- This is a test to check status of hdfs in a hadoop cluster
- Existing checks did not give me what I needed, so I hacked this little script together. It is not pretty, but works for me. YMMV
- The test uses the Hadoop hdfs admin web page, normally found at; http://hdfs-namenode:50070/dfshealth.jsp I am just parsing output from this webpage using regexps
- New version, does not require links, Download Here check_hadoop0.4
- Rename to .pl and make executable
- Requires the nagios perl modules, utils.pm and a few standard perl-modules
- Tested with hadoop 0.20.2
- Gives performancedata for unreplicated blocks, data in hdfs, nodes OK/Dead and number of files/directories/blocks in the hdfs.
check_hadoop_hdfs v. 0.4
Copyright (c) 2011 Jon Ottar Runde, jru@rundeconsult.no
See http://www.rundeconsult.no/?p=38 for updated versions and documentation
Usage: -w <warn> -c <crit> -x <Unreplicated blocks warn> -u <Unreplicated blocks crit> -H <Hostname> -p <Port> [-v version] [-h help]Checks several Hadoop hdfs-parameters
-H (–Host)
-p (–Port)
-w (–warning) = warning for DFS Usage
-c (–critical) = critical limit for DFS Usage (w < c )
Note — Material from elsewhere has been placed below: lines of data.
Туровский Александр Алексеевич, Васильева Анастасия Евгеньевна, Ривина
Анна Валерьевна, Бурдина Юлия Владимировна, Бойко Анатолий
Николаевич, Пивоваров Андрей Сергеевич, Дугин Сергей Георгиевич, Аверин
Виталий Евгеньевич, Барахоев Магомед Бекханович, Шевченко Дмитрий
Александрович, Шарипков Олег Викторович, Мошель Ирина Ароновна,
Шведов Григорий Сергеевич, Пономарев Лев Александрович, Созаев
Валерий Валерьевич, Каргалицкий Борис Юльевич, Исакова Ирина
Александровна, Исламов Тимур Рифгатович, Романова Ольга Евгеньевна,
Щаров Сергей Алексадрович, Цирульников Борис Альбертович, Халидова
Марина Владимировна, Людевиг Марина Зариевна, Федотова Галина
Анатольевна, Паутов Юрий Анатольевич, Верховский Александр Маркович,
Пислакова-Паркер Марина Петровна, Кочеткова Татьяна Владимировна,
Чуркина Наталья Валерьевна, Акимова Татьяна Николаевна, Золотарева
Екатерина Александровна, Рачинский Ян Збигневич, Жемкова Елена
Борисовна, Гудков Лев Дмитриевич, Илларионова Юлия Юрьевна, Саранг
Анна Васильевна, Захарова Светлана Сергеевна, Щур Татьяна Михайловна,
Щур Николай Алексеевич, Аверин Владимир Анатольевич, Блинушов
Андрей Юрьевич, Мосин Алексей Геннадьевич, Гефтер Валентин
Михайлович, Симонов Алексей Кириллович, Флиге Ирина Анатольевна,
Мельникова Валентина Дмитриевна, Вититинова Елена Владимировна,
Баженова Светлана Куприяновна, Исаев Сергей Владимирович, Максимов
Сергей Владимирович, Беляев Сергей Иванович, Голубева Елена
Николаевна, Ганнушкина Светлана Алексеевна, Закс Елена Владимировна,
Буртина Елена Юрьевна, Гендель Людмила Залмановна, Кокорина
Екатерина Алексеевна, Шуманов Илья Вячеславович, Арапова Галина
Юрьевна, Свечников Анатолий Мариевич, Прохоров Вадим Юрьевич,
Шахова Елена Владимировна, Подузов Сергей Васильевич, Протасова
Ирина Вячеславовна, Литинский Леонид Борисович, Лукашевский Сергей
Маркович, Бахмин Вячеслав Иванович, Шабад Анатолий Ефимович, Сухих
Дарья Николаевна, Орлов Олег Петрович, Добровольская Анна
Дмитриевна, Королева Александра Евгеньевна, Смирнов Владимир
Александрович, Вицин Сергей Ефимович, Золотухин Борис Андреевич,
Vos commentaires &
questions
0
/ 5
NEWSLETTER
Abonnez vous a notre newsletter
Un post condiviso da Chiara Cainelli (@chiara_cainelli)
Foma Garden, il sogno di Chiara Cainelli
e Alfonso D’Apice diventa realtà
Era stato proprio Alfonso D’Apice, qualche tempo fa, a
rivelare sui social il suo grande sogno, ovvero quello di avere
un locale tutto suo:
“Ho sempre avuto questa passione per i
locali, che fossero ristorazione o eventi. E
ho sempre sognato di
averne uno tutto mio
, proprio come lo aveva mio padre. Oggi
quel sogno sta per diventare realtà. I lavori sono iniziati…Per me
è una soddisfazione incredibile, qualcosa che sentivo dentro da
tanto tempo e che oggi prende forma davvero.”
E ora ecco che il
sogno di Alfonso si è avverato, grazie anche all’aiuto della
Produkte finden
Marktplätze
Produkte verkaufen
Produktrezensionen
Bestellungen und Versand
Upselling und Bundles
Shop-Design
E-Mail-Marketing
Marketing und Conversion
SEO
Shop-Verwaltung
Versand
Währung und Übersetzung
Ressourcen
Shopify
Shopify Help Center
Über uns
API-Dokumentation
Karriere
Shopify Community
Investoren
-x (–unreplicatedwarn) = Warning limit for Unreplicated blocks
-u (–unreplicatedcritical) = Error limit for Unreplicated blocks
-h (–help)
-v (–version)
Example Nagios-config
define service{
use generic_service
service_description Hadoop_Extended Check
check_command check_hadoop_extended
hosts namenode.company.com
}
define command{
command_name check_hadoop_extended
command_line $USER1$/check_hadoop.pl -H namenode.company.com -p 50070 -w 5 -c 10 -x 100 -u 1000
}